Rappel sur les mesures gilets jaunes annoncées

Le président de la République Française a annoncé des mesures qui seront prises durant la crise :

  • Augmentation des primes d’activité,
  • Diminution de la CSG (contribution sociale généralisée) pour les pensions de retraite de moins de 2 000 euros,
  • Retranchement des cotisations de salaires pour les heures supplémentaires effectuées.

Tout le monde pensait que ce sera à l’État de payer les coûts de ces mesures mais l’Assemblée Nationale a décidé autrement.

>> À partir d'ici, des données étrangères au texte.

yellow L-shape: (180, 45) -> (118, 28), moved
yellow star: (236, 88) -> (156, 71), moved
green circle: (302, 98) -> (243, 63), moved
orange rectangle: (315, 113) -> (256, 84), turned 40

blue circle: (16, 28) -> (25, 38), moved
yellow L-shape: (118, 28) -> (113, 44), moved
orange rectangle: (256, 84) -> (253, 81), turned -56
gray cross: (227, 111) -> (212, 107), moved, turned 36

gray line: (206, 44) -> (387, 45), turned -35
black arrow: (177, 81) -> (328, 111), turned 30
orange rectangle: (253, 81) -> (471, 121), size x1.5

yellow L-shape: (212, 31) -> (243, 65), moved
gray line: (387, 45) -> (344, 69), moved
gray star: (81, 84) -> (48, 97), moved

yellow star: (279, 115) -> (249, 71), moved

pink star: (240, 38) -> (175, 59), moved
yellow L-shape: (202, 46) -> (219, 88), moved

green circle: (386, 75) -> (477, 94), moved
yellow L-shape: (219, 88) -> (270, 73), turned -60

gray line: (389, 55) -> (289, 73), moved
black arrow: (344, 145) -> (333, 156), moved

Le vote du non-remboursement des mesures des gilets jaunes

C’est dans la nuit du mardi 22 au mercredi 23 octobre que les députés ont décidé de statuer sur ce cas. Les débats ont été houleux et l’atmosphère n’était pas paisible. Au final, les députés ont voté pour l’article 3 du budget de la sécurité sociale en 2020. Avec 42 voix contre et 89 pour, la loi décidant qu’il n’y aura pas un remboursement des mesures gilets jaunes a été adoptée. C’est la conséquence du déficit trop grand de la Sécurité Sociale qui en 2019 pourrait être de 5,4 milliards d’euros et en 2020 de 5,1 milliards d’euros. Cette baisse est due aux mesures d’urgences prises en décembre 2018 par le Président et les prévisions de la croissance un peu trop osées.

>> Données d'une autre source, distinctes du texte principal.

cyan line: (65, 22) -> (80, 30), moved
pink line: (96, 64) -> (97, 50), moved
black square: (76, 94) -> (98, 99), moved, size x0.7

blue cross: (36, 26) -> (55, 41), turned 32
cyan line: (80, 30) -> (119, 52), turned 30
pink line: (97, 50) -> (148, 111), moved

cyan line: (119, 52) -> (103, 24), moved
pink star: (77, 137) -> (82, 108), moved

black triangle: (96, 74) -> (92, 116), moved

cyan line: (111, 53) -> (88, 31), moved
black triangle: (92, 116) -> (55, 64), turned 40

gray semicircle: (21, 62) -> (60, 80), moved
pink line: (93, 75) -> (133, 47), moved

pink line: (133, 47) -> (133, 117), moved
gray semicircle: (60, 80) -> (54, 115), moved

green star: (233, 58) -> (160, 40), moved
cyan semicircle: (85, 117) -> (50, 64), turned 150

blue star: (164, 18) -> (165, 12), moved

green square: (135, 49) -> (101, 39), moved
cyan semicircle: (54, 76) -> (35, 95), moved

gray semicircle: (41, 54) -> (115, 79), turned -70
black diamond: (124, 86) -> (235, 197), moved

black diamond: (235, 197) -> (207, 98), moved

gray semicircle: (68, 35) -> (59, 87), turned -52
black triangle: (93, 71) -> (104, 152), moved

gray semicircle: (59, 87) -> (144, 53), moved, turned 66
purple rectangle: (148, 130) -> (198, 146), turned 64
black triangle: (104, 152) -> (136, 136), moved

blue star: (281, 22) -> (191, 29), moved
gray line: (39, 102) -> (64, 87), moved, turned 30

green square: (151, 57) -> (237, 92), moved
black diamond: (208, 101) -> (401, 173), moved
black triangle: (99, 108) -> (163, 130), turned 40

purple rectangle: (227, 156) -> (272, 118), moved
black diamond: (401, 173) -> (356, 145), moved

Finalement donc, les principes de la loi Veil de 1994 ne seront pas respectés.

Lors de la commission de la semaine précédente, les députés de l’opposition et certains de la majorité auraient choisi de repartir sur les principes de la compensation. Cependant, ils n’ont pas pu avoir les amendements nécessaires pour reprendre le vote à l’assemblée. Ces amendements ont en effet été rejetés.